Когда Марсию увлекало что-то, она хорошела. Скромное платье, в котором она была в тот вечер, лишь подчеркивало ее красоту. Оживление и смех разительно изменили выражение ее лица — исчезло прежнее равнодушие в глазах, очертания красивого рта более не портили скорбно опущенные уголки губ.

Окрыленный тем, что он считал успехом, сытно поевший и сильно подвыпивший полковник пришел в благостное состояние, дружески похлопывал Малколма по плечу и называл его «дорогим мальчиком». Малколм относился к этому с добродушной иронией, безошибочно догадываясь, что так радует полковника.
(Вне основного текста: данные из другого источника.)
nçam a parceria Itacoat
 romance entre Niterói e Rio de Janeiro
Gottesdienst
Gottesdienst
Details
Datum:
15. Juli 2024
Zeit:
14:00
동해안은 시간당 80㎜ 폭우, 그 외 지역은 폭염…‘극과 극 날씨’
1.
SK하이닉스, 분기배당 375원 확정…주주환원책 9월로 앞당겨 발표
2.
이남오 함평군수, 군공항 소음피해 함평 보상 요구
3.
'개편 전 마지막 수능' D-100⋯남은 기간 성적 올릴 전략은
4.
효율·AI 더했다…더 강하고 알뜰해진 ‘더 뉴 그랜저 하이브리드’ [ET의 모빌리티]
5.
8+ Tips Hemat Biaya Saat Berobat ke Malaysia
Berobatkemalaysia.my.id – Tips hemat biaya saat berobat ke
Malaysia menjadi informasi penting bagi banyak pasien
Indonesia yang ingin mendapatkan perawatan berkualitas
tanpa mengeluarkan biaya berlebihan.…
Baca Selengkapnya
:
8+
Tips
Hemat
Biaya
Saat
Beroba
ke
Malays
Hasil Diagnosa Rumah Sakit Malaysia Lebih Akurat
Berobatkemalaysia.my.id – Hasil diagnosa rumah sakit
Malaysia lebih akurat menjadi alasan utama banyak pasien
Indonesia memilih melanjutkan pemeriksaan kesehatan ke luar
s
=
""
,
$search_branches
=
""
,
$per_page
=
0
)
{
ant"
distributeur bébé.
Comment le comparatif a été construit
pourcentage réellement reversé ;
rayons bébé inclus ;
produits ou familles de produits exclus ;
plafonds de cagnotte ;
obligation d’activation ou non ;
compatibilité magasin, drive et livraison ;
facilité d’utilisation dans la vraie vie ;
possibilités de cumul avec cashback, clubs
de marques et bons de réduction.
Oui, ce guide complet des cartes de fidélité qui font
В этот вечер Малколму казалось невозможным испытывать к кому-либо иные, чем добрые, чувства.

Когда полковник наконец объявил, что ему, пожалуй, пора спать, и оставил Марсию на попечение Малколма, тот вынужден был с этим смириться, дабы не испортить приятный вечер.

Хотя они с Марсией и забрели потом в игорный зал, где ему повезло и он выиграл небольшую сумму — первый выигрыш за все время его пребывания в Каннах, — они предпочли все же вернуться в ресторан и потанцевать.

Марсия прекрасно танцевала. Малколм должен был это признать, держа в объятиях ее сильное молодое тело. Он впервые подумал о ней как о человеке, а не просто о красивой искательнице приключений.

Конечно, она еще очень молода, жизнь у нее не удалась, думал он и вместо настороженной отстраненности почувствовал невольное влечение.

Первым побуждением было рассказать Марсии об Элизабет, но он тут же подумал, что не должен становиться объектом сострадания.

Все, что произошло с ним, так огромно и значительно: он никому не сможет объяснить, кто такая для него Элизабет.

Марсии и другим она, вероятно, покажется просто красивой белокурой девушкой. Ему не передать ни музыку ее голоса, ни все чудо ее появления в его жизни.

Есть ли в родном языке слова, чтобы описать глубину и искренность характера этой девушки, ее необыкновенную естественность?

Даже на мгновение он не мог представить себе сейчас, что держит не Марсию, а Элизабет в своих объятиях. Нет, ее надо боготворить и восхищаться ею. Лишь разумом он понимал, что потом, позднее, его человеческая сущность даст о себе знать и он пожелает ее со всей силой земной страсти.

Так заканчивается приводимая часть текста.